**Collected data:**
________________

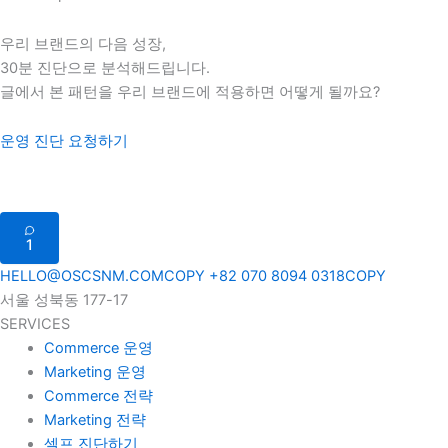
우리 브랜드의 다음 성장,
30분 진단으로 분석해드립니다.
글에서 본 패턴을 우리 브랜드에 적용하면 어떻게 될까요?
운영 진단 요청하기
1
HELLO@OSCSNM.COM
COPY
+82 070 8094 0318
COPY
서울 성북동 177-17
SERVICES
Commerce 운영
Marketing 운영
Commerce 전략
Marketing 전략
셀프 진단하기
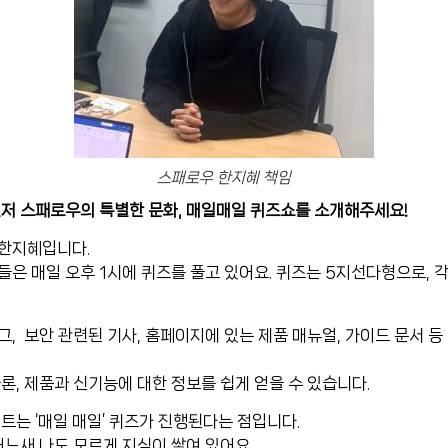
스패로우 한지혜 책임
먼저 스패로우의 특별한 문화, 매일매일 퀴즈쇼를 소개해주세요!
한지혜입니다.
은 매일 오후 1시에 퀴즈를 풀고 있어요.
퀴즈는 5지선다형으로, 각
, 보안 관련된 기사, 홈페이지에 있는 제품 매뉴얼, 가이드 문서 등
론, 제품과 신기능에 대한 정보를 쉽게 얻을 수 있습니다.
트는 ‘매일 매일’ 퀴즈가 진행된다는 점입니다.
어느새 나도 모르게 지식이 쌓여 있어요.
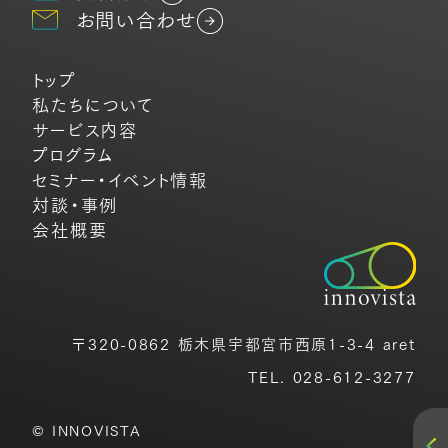
お問い合わせ
トップ
私たちについて
サービス内容
プログラム
セミナー・イベント情報
対談・事例
会社概要
〒320-0862 栃木県宇都宮市西原1-3-4 aret
TEL. 028-612-3277
© INNOVISTA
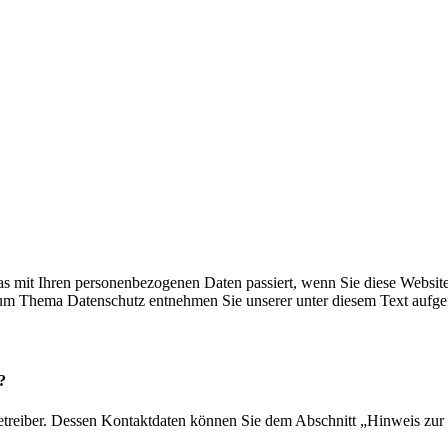
s mit Ihren personenbezogenen Daten passiert, wenn Sie diese Websit
 zum Thema Datenschutz entnehmen Sie unserer unter diesem Text aufge
?
etreiber. Dessen Kontaktdaten können Sie dem Abschnitt „Hinweis zur 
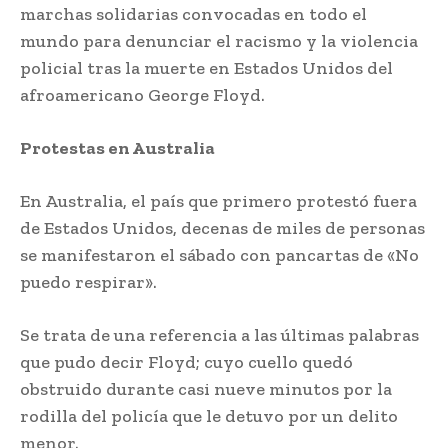
marchas solidarias convocadas en todo el
mundo para denunciar el racismo y la violencia
policial tras la muerte en Estados Unidos del
afroamericano George Floyd.
Protestas en Australia
En Australia, el país que primero protestó fuera
de Estados Unidos, decenas de miles de personas
se manifestaron el sábado con pancartas de «No
puedo respirar».
Se trata de una referencia a las últimas palabras
que pudo decir Floyd; cuyo cuello quedó
obstruido durante casi nueve minutos por la
rodilla del policía que le detuvo por un delito
menor.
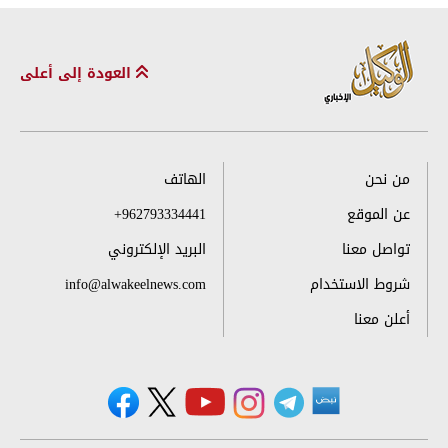
العودة إلى أعلى
من نحن
الهاتف
عن الموقع
+962793334441
تواصل معنا
البريد الإلكتروني
شروط الاستخدام
info@alwakeelnews.com
أعلن معنا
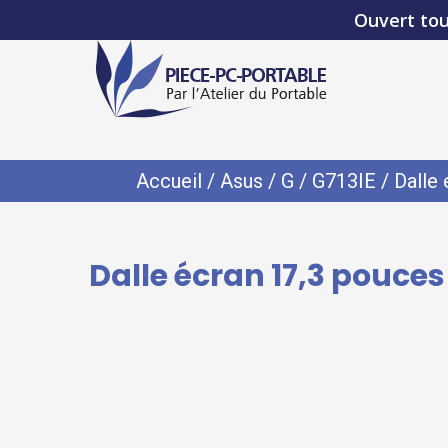
Ouvert tou
Accueil
/
Asus
/
G
/
G713IE
/ Dalle
Dalle écran 17,3 pouces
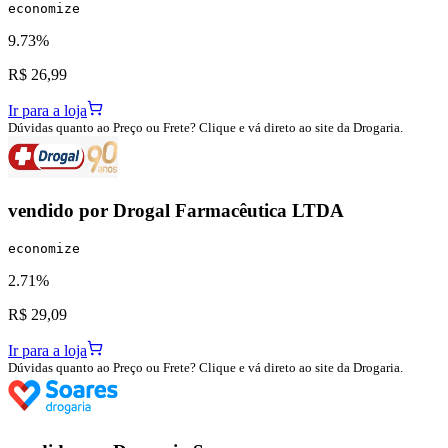
economize
9.73%
R$ 26,99
Ir para a loja
Dúvidas quanto ao Preço ou Frete? Clique e vá direto ao site da Drogaria.
vendido por
Drogal Farmacêutica LTDA
economize
2.71%
R$ 29,09
Ir para a loja
Dúvidas quanto ao Preço ou Frete? Clique e vá direto ao site da Drogaria.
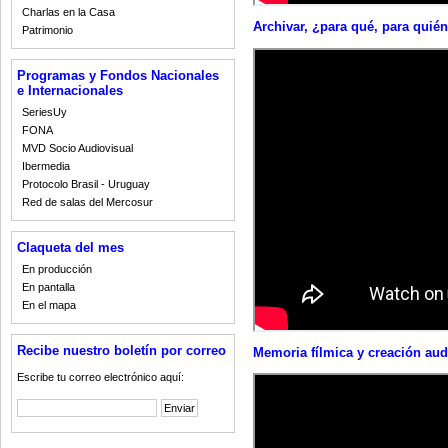
Charlas en la Casa
Archivar, ¿para qué, para quién
Patrimonio
Programas y Fondos Nacionales
e Internacionales
SeriesUy
FONA
MVD Socio Audiovisual
Ibermedia
Protocolo Brasil - Uruguay
Red de salas del Mercosur
Claqueta del mes
En producción
En pantalla
En el mapa
Recibe nuestro boletín por correo
Memoria fílmica y creación audi
Escribe tu correo electrónico aquí:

________________

**YOUR GOAL:** Extract every line of the data exactly; pictures stay out.

**ANSWER SECTION:**
우리 브랜드의 다음 성장,
30분 진단으로 분석해드립니다.
글에서 본 패턴을 우리 브랜드에 적용하면 어떻게 될까요?
운영 진단 요청하기
1
HELLO@OSCSNM.COM
COPY
+82 070 8094 0318
COPY
서울 성북동 177-17
SERVICES
Commerce 운영
Marketing 운영
Commerce 전략
Marketing 전략
셀프 진단하기
스패로우 한지혜 책임
먼저 스패로우의 특별한 문화, 매일매일 퀴즈쇼를 소개해주세요!
한지혜입니다.
은 매일 오후 1시에 퀴즈를 풀고 있어요.
퀴즈는 5지선다형으로, 각
, 보안 관련된 기사, 홈페이지에 있는 제품 매뉴얼, 가이드 문서 등
론, 제품과 신기능에 대한 정보를 쉽게 얻을 수 있습니다.
트는 ‘매일 매일’ 퀴즈가 진행된다는 점입니다.
어느새 나도 모르게 지식이 쌓여 있어요.
お問い合わせ
トップ
私たちについて
サービス内容
プログラム
セミナー・イベント情報
対談・事例
会社概要
〒320-0862 栃木県宇都宮市西原1-3-4 aret
TEL. 028-612-3277
© INNOVISTA
s mit Ihren personenbezogenen Daten passiert, wenn Sie diese Websit
 zum Thema Datenschutz entnehmen Sie unserer unter diesem Text aufge
?
etreiber. Dessen Kontaktdaten können Sie dem Abschnitt „Hinweis zur 
marchas solidarias convocadas en todo el
mundo para denunciar el racismo y la violencia
policial tras la muerte en Estados Unidos del
afroamericano George Floyd.
Protestas en Australia
En Australia, el país que primero protestó fuera
de Estados Unidos, decenas de miles de personas
se manifestaron el sábado con pancartas de «No
puedo respirar».
Se trata de una referencia a las últimas palabras
que pudo decir Floyd; cuyo cuello quedó
obstruido durante casi nueve minutos por la
rodilla del policía que le detuvo por un delito
menor.
العودة إلى أعلى
من نحن
الهاتف
عن الموقع
+962793334441
تواصل معنا
البريد الإلكتروني
شروط الاستخدام
info@alwakeelnews.com
أعلن معنا
Ouvert tou
Accueil
/
Asus
/
G
/
G713IE
/ Dalle
Dalle écran 17,3 pouces
economize
9.73%
R$ 26,99
Ir para a loja
Dúvidas quanto ao Preço ou Frete? Clique e vá direto ao site da Drogaria.
vendido por
Drogal Farmacêutica LTDA
economize
2.71%
R$ 29,09
Ir para a loja
Dúvidas quanto ao Preço ou Frete? Clique e vá direto ao site da Drogaria.
Charlas en la Casa
Archivar, ¿para qué, para quién
Patrimonio
Programas y Fondos Nacionales
e Internacionales
SeriesUy
FONA
MVD Socio Audiovisual
Ibermedia
Protocolo Brasil - Uruguay
Red de salas del Mercosur
Claqueta del mes
En producción
En pantalla
En el mapa
Recibe nuestro boletín por correo
Memoria fílmica y creación audi
Escribe tu correo electrónico aquí:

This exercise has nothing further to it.